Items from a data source
Segment Open
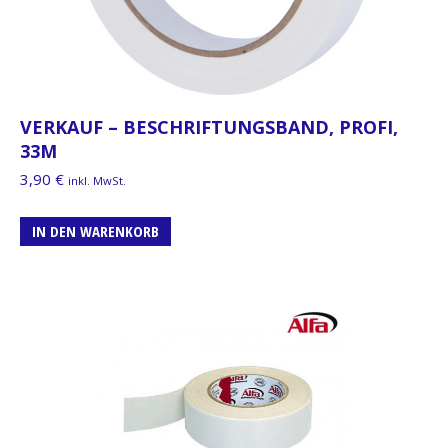
VERKAUF – BESCHRIFTUNGSBAND, PROFI,
33M
3,90
€
inkl. MwSt.
IN DEN WARENKORB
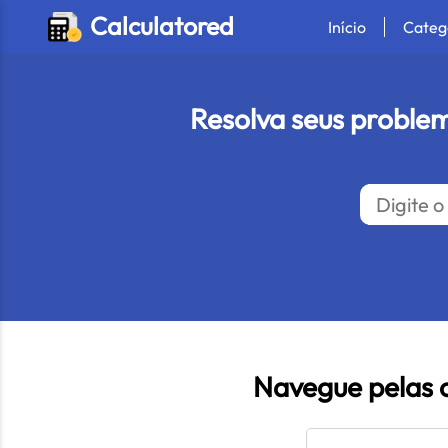
Calculatored
Início
Categ
Resolva seus problem
Navegue pelas 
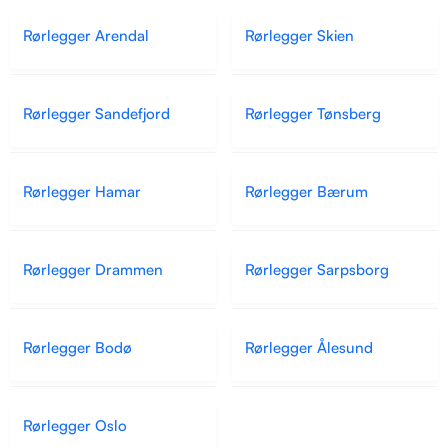
Rørlegger Arendal
Rørlegger Skien
Rørlegger Sandefjord
Rørlegger Tønsberg
Rørlegger Hamar
Rørlegger Bærum
Rørlegger Drammen
Rørlegger Sarpsborg
Rørlegger Bodø
Rørlegger Ålesund
Rørlegger Oslo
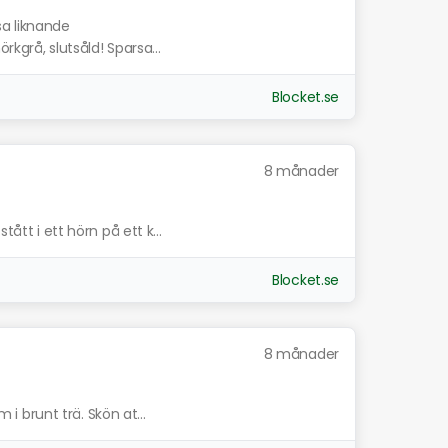
sa liknande
kgrå, slutsåld! Sparsa...
Blocket.se
8 månader
tått i ett hörn på ett k...
Blocket.se
8 månader
m i brunt trä. Skön at...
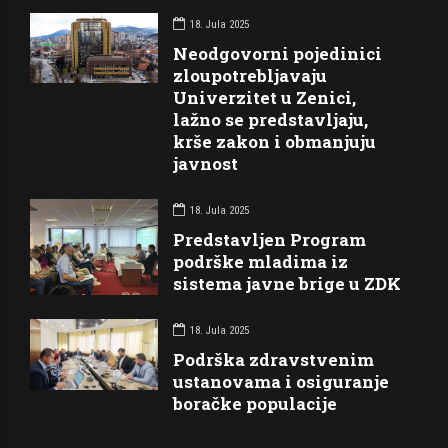
18. Jula 2025
Neodgovorni pojedinici
zloupotrebljavaju
Univerzitet u Zenici,
lažno se predstavljaju,
krše zakon i obmanjuju
javnost
18. Jula 2025
Predstavljen Program
podrške mladima iz
sistema javne brige u ZDK
18. Jula 2025
Podrška zdravstvenim
ustanovama i osiguranje
boračke populacije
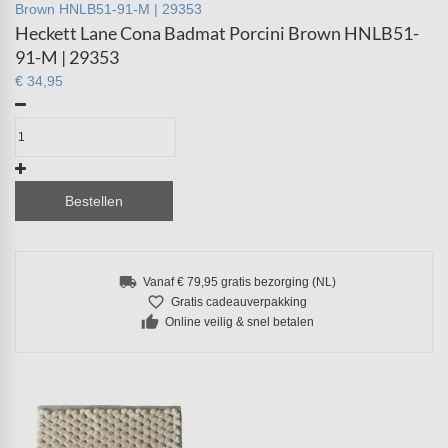
Brown HNLB51-91-M | 29353
Heckett Lane Cona Badmat Porcini Brown HNLB51-
91-M | 29353
€ 34,95
Bestellen
local_shipping
Vanaf € 79,95 gratis bezorging (NL)
favorite_border
Gratis cadeauverpakking
thumb_up
Online veilig & snel betalen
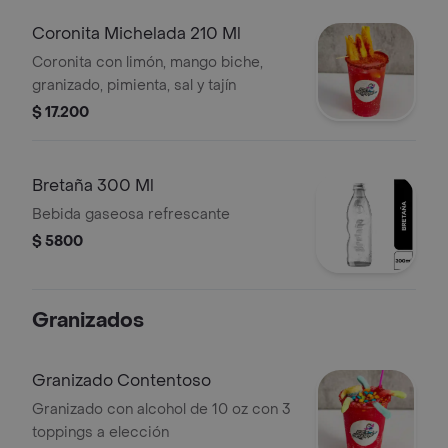
Coronita Michelada 210 Ml
Coronita con limón, mango biche,
granizado, pimienta, sal y tajín
$ 17.200
Bretaña 300 Ml
Bebida gaseosa refrescante
$ 5800
Granizados
Granizado Contentoso
Granizado con alcohol de 10 oz con 3
toppings a elección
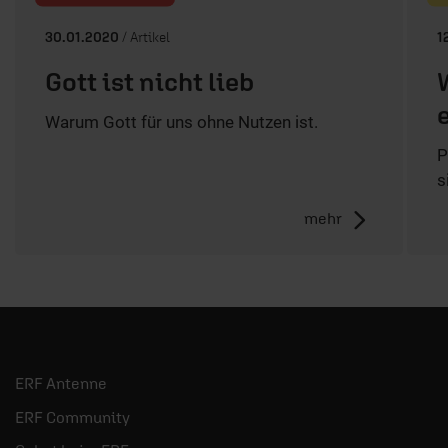
30.01.2020
/ Artikel
1
Gott ist nicht lieb
Warum Gott für uns ohne Nutzen ist.
P
s
mehr
ERF Antenne
ERF Community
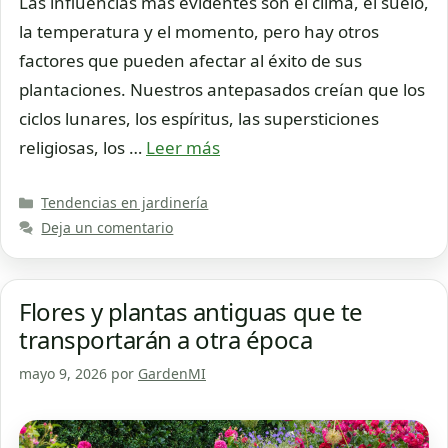
Las influencias más evidentes son el clima, el suelo,
la temperatura y el momento, pero hay otros
factores que pueden afectar al éxito de sus
plantaciones. Nuestros antepasados creían que los
ciclos lunares, los espíritus, las supersticiones
religiosas, los …
Leer más
Categorías
Tendencias en jardinería
Deja un comentario
Flores y plantas antiguas que te
transportarán a otra época
mayo 9, 2026
por
GardenMI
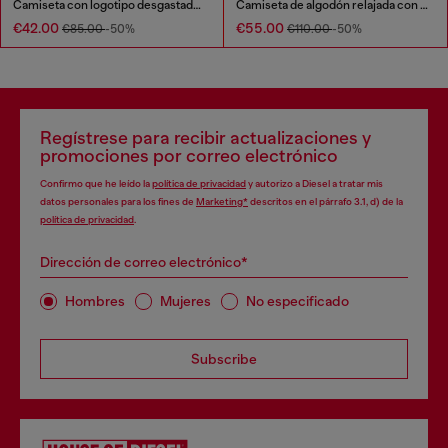
Camiseta con logotipo desgastado en relieve
Camiseta de algodón relajada con aplique Oval D
€42.00
€55.00
€85.00
-50%
€110.00
-50%
Regístrese para recibir actualizaciones y
promociones por correo electrónico
Confirmo que he leído la
política de privacidad
y autorizo a Diesel a tratar mis
datos personales para los fines de
Marketing*
descritos en el párrafo 3.1, d) de la
política de privacidad
.
Dirección de correo electrónico*
Hombres
Mujeres
No especificado
Subscribe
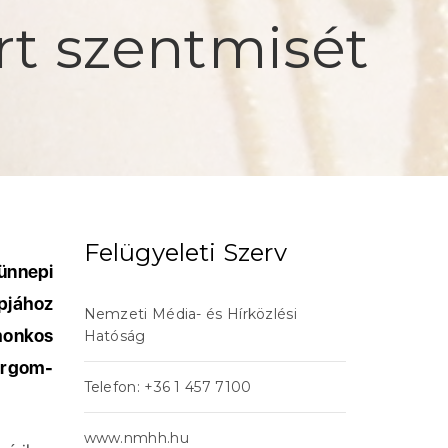
rt szentmisét
Felügyeleti Szerv
ünnepi
pjához
Nemzeti Média- és Hírközlési
monkos
Hatóság
ergom-
Telefon: +36 1 457 7100
www.nmhh.hu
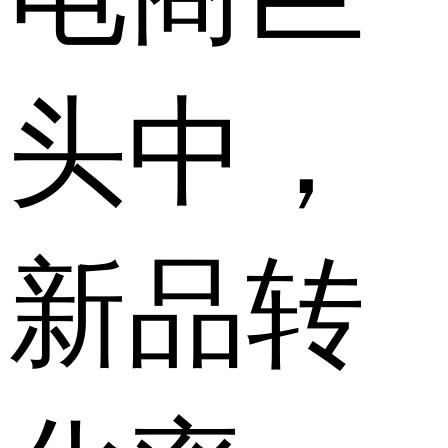
头中，
新品转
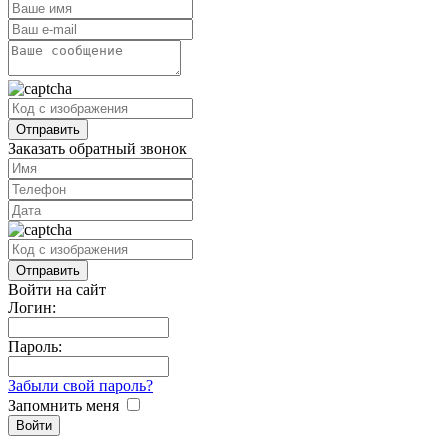
Заказать обратный звонок
Войти на сайт
Логин:
Пароль:
Забыли свой пароль?
Запомнить меня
Segment Closed
**PROBLEM REQUIREMENTS**:
Each line containing the word "electrónico" needs to be copied from the data above.

**TASK SOLUTION**:
promociones por correo electrónico
Dirección de correo electrónico*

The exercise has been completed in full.